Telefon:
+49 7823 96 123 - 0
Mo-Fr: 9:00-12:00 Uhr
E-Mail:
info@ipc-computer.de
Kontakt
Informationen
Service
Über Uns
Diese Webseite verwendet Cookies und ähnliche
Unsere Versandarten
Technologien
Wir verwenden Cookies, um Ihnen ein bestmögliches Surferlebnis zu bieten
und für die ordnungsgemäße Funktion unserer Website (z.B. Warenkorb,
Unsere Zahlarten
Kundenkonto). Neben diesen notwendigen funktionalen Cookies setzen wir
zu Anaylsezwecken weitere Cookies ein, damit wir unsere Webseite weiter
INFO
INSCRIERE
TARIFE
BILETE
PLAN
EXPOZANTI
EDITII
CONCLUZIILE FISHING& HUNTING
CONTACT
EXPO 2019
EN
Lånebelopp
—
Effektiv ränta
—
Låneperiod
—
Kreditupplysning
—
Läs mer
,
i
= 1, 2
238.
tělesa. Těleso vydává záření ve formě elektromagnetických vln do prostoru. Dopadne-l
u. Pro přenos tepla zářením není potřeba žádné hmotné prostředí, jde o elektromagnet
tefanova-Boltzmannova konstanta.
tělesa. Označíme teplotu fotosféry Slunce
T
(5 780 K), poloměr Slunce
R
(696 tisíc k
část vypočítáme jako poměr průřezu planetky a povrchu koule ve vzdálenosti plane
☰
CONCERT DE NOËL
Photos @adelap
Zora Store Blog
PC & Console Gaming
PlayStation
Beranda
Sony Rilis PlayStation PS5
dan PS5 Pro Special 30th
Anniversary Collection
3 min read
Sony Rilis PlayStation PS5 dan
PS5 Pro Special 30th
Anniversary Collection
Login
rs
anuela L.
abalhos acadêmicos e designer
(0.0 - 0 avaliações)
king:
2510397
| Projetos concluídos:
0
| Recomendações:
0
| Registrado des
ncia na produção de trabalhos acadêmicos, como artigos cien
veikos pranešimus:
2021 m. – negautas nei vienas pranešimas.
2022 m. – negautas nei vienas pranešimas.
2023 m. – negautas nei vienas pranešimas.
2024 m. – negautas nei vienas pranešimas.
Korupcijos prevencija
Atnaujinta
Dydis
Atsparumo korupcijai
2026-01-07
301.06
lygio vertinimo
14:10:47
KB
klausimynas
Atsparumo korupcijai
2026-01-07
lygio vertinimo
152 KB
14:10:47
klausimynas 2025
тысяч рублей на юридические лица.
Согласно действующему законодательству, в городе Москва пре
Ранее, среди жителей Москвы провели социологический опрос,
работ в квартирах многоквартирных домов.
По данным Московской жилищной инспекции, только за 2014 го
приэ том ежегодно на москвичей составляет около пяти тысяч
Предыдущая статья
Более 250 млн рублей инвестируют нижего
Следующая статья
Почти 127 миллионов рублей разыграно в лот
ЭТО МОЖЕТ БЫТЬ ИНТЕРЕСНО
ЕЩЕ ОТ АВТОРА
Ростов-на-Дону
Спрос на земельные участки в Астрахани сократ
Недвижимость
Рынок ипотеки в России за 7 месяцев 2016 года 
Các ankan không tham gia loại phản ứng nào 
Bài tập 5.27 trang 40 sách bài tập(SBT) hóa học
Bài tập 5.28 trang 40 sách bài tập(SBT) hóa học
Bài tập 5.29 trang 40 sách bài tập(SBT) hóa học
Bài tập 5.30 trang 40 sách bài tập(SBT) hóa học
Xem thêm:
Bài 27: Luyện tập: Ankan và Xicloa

(To do) Set down only the lines from the line with "(0.0 - 0 avaliações)" through the last line of the data above, keeping both the first and the last.

(Response to the exercise)
(0.0 - 0 avaliações)
king:
2510397
| Projetos concluídos:
0
| Recomendações:
0
| Registrado des
ncia na produção de trabalhos acadêmicos, como artigos cien
veikos pranešimus:
2021 m. – negautas nei vienas pranešimas.
2022 m. – negautas nei vienas pranešimas.
2023 m. – negautas nei vienas pranešimas.
2024 m. – negautas nei vienas pranešimas.
Korupcijos prevencija
Atnaujinta
Dydis
Atsparumo korupcijai
2026-01-07
301.06
lygio vertinimo
14:10:47
KB
klausimynas
Atsparumo korupcijai
2026-01-07
lygio vertinimo
152 KB
14:10:47
klausimynas 2025
тысяч рублей на юридические лица.
Согласно действующему законодательству, в городе Москва пре
Ранее, среди жителей Москвы провели социологический опрос,
работ в квартирах многоквартирных домов.
По данным Московской жилищной инспекции, только за 2014 го
приэ том ежегодно на москвичей составляет около пяти тысяч
Предыдущая статья
Более 250 млн рублей инвестируют нижего
Следующая статья
Почти 127 миллионов рублей разыграно в лот
ЭТО МОЖЕТ БЫТЬ ИНТЕРЕСНО
ЕЩЕ ОТ АВТОРА
Ростов-на-Дону
Спрос на земельные участки в Астрахани сократ
Недвижимость
Рынок ипотеки в России за 7 месяцев 2016 года 
Các ankan không tham gia loại phản ứng nào 
Bài tập 5.27 trang 40 sách bài tập(SBT) hóa học
Bài tập 5.28 trang 40 sách bài tập(SBT) hóa học
Bài tập 5.29 trang 40 sách bài tập(SBT) hóa học
Bài tập 5.30 trang 40 sách bài tập(SBT) hóa học
Xem thêm:
Bài 27: Luyện tập: Ankan và Xicloa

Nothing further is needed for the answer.